» **EXERCISE GOAL**
Each line below that contains the word "Kingston" must be copied.

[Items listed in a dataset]
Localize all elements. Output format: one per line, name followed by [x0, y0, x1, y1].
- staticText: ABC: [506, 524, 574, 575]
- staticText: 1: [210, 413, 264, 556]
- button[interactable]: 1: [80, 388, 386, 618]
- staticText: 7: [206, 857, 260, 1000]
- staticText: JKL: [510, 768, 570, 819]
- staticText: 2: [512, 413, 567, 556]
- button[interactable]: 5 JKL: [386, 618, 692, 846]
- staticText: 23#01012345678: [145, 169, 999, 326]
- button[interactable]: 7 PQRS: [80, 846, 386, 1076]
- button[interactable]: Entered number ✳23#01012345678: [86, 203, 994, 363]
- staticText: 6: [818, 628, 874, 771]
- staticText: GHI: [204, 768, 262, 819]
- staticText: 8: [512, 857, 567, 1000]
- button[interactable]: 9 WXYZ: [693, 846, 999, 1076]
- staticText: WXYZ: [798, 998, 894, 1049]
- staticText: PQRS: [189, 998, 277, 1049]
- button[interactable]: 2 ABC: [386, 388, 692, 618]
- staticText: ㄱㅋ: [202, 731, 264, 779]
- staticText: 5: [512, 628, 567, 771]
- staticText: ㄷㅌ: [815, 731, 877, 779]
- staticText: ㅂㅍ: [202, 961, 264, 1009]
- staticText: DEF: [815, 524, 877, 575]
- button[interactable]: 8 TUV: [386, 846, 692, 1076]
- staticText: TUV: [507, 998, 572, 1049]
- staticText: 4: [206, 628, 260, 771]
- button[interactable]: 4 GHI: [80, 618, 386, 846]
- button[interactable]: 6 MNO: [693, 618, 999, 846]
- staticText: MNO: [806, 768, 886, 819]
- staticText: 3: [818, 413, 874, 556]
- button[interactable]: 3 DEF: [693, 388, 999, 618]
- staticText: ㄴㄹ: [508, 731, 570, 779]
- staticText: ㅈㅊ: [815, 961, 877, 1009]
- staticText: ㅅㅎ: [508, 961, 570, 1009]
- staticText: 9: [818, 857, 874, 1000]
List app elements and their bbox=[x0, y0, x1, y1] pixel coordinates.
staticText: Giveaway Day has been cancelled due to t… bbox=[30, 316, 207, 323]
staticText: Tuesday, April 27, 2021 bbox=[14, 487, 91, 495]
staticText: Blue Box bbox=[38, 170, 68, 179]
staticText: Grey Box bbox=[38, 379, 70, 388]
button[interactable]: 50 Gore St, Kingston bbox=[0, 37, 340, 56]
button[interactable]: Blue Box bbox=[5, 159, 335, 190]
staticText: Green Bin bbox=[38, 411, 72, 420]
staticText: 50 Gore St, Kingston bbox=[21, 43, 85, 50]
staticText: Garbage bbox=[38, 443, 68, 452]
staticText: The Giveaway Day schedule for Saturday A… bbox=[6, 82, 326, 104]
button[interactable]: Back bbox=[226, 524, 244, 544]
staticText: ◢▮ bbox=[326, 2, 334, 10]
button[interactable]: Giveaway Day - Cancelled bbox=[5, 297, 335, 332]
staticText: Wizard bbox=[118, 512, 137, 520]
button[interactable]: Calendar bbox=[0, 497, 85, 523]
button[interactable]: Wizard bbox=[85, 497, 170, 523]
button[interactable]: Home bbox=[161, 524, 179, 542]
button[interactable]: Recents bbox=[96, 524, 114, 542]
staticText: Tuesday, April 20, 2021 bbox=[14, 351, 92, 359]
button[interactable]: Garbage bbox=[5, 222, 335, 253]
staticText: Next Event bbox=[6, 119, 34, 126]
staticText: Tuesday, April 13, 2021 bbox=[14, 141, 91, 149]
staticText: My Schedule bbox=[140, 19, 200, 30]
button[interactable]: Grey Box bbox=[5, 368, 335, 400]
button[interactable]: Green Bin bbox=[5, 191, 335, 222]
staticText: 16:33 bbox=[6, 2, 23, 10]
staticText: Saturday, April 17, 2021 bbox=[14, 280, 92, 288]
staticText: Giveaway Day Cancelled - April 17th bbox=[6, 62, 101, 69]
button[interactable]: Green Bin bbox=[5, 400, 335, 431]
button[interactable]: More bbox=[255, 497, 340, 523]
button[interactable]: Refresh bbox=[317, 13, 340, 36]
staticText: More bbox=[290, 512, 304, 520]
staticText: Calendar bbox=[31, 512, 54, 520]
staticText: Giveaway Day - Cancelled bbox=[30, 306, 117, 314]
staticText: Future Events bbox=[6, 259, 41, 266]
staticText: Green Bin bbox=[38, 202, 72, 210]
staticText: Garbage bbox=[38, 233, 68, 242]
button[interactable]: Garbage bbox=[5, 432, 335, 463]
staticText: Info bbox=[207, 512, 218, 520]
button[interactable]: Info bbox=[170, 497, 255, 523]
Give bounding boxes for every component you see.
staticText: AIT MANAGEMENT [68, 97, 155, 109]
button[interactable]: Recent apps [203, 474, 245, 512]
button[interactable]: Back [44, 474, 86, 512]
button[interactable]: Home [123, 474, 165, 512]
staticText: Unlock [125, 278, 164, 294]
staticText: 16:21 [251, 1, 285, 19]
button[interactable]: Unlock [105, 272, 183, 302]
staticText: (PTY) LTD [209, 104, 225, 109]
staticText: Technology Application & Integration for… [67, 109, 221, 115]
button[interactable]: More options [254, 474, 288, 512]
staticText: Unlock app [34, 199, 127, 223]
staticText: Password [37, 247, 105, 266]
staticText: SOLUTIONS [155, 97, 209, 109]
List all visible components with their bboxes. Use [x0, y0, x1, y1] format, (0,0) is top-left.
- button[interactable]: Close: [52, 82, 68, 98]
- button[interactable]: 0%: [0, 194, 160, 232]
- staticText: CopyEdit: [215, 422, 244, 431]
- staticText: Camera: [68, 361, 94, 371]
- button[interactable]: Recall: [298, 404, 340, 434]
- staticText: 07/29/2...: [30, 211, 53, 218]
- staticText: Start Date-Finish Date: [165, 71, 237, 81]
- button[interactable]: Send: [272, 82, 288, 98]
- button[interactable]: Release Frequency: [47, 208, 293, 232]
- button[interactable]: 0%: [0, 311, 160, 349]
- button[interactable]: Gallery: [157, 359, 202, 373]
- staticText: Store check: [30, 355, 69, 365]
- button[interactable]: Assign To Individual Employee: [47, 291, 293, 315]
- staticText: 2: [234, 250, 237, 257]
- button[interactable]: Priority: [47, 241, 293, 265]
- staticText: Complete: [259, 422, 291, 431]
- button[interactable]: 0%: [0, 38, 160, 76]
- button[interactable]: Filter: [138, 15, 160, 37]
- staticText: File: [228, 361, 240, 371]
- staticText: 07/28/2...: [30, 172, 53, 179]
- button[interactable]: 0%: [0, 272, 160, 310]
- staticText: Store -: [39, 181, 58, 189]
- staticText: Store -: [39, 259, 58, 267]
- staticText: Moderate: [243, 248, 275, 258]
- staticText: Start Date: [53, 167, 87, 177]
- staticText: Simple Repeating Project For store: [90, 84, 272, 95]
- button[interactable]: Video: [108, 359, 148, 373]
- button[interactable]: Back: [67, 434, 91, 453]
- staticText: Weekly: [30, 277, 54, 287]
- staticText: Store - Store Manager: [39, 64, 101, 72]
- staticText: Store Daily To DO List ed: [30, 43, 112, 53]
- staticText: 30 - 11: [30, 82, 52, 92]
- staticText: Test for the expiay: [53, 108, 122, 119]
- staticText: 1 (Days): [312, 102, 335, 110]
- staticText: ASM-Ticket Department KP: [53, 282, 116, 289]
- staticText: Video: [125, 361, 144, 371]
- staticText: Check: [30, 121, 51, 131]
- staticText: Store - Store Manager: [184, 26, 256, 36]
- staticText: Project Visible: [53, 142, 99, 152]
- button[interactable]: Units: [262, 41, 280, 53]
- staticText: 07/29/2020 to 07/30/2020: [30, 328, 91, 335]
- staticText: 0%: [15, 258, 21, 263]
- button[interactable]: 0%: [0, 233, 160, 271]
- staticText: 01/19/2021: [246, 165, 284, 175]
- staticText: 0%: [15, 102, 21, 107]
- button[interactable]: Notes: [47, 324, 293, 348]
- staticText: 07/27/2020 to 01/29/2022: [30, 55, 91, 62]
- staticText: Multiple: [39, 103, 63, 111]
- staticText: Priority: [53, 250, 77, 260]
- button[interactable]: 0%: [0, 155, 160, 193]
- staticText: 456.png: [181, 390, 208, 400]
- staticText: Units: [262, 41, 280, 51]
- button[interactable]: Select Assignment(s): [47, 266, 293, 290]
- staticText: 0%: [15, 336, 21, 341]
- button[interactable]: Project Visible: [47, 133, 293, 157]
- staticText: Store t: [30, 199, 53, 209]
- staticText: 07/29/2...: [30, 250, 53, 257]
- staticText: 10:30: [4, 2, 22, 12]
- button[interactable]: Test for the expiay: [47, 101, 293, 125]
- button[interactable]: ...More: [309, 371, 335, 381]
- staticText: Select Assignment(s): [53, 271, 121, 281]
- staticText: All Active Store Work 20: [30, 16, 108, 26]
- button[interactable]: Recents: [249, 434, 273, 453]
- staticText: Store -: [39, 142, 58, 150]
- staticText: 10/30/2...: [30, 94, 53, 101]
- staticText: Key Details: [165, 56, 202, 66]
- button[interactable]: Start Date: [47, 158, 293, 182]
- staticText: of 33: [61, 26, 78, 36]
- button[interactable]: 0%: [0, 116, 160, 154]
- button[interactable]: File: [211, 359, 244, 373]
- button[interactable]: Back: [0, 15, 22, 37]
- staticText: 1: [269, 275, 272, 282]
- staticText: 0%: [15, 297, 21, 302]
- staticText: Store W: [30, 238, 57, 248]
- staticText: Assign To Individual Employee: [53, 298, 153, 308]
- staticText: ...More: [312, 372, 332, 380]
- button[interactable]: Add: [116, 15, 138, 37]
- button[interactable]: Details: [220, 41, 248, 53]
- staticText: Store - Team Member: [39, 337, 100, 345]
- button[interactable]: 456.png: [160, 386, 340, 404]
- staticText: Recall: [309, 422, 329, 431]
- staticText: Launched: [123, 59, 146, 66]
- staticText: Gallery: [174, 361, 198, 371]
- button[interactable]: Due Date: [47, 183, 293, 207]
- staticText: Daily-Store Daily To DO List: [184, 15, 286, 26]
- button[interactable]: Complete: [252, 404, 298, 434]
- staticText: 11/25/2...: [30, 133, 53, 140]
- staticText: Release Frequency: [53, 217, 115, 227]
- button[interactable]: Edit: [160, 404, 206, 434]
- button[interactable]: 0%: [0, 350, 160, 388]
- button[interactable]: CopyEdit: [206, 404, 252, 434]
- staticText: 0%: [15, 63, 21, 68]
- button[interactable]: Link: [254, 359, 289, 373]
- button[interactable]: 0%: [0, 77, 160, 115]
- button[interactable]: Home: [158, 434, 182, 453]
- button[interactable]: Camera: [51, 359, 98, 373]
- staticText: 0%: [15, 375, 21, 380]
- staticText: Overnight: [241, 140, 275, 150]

» **REPLY TO THE EXERCISE**
button[interactable]: 50 Gore St, Kingston bbox=[0, 37, 340, 56]
staticText: 50 Gore St, Kingston bbox=[21, 43, 85, 50]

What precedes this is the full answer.